Matagrano, 36, has been arrested and convicted of crimes in the past including sodomy and sexual abuse, according to the Associated Press. His motives for roaming the New York City correctional facility remain unclear, although investigators say he had access for at least a week.

Rikers guards only began to notice something was amiss when Matagrano successfully transported a prisoner from one cell to another. Still, they didn’t arrest him at that time.

Matagrano was last in the news in 2004 when he was arrested for impersonating a Department of Education official and looking through confidential student records at a school in Queens.

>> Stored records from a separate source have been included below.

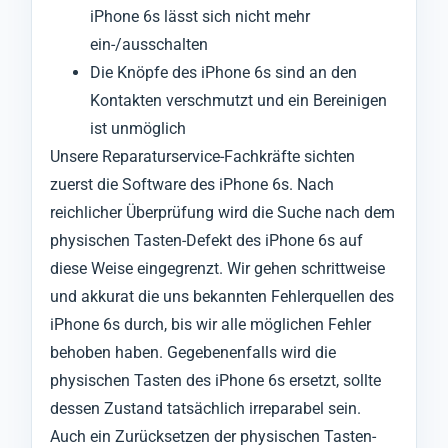
iPhone 6s lässt sich nicht mehr
ein-/ausschalten
Die Knöpfe des iPhone 6s sind an den
Kontakten verschmutzt und ein Bereinigen
ist unmöglich
Unsere Reparaturservice-Fachkräfte sichten
zuerst die Software des iPhone 6s. Nach
reichlicher Überprüfung wird die Suche nach dem
physischen Tasten-Defekt des iPhone 6s auf
diese Weise eingegrenzt. Wir gehen schrittweise
und akkurat die uns bekannten Fehlerquellen des
iPhone 6s durch, bis wir alle möglichen Fehler
behoben haben. Gegebenenfalls wird die
physischen Tasten des iPhone 6s ersetzt, sollte
dessen Zustand tatsächlich irreparabel sein.
Auch ein Zurücksetzen der physischen Tasten-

"He was able to go to the main security trailer on several different days, show his ID, and drive his car across the bridge," a correction source told the Village Voice. "He could have brought an arsenal onto the island. Anything could have been in the trunk of his car."

Matagrano, a former resident of Yonkers, is listed at 5-foot-8 and 340 pounds and ranks among New York’s most dangerous sex offenders. Speaking with the Village Voice, correction officer’s union President Norman Seabrook laid the blame at the feet of Correction Commissioner Dora Schriro.

“This is another example of the incompetence we are dealing with from Dora Schriro,” Seabrook said. “If nothing else does, this sends a signal to the mayor of New York that there’s a major problem here. This is scary, we don’t know what he left behind in those jails, we don’t know what he brought in. A lot of it has to do with post cuts and shift reduction, and a commissioner of the agency who is not concerned with security. Someone is going to get seriously hurt.”